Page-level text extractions
-------------------------
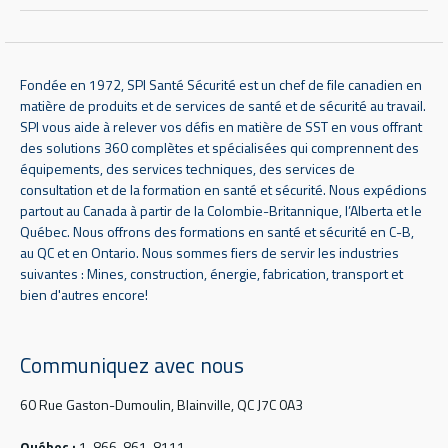
Fondée en 1972, SPI Santé Sécurité est un chef de file canadien en
matière de produits et de services de santé et de sécurité au travail.
SPI vous aide à relever vos défis en matière de SST en vous offrant
des solutions 360 complètes et spécialisées qui comprennent des
équipements, des services techniques, des services de
consultation et de la formation en santé et sécurité. Nous expédions
partout au Canada à partir de la Colombie-Britannique, l’Alberta et le
Québec. Nous offrons des formations en santé et sécurité en C-B,
au QC et en Ontario. Nous sommes fiers de servir les industries
suivantes : Mines, construction, énergie, fabrication, transport et
bien d'autres encore!
Communiquez avec nous
60 Rue Gaston-Dumoulin, Blainville, QC J7C 0A3
Québec :
1-866-861-8111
-------------------------
> DESCRIPTION OF THE TASK
Return exactly the lines of the data, and only those, from the line with "au QC et en" through the last line, inclusive.

> ANSWER FOR THE TASK
au QC et en Ontario. Nous sommes fiers de servir les industries
suivantes : Mines, construction, énergie, fabrication, transport et
bien d'autres encore!
Communiquez avec nous
60 Rue Gaston-Dumoulin, Blainville, QC J7C 0A3
Québec :
1-866-861-8111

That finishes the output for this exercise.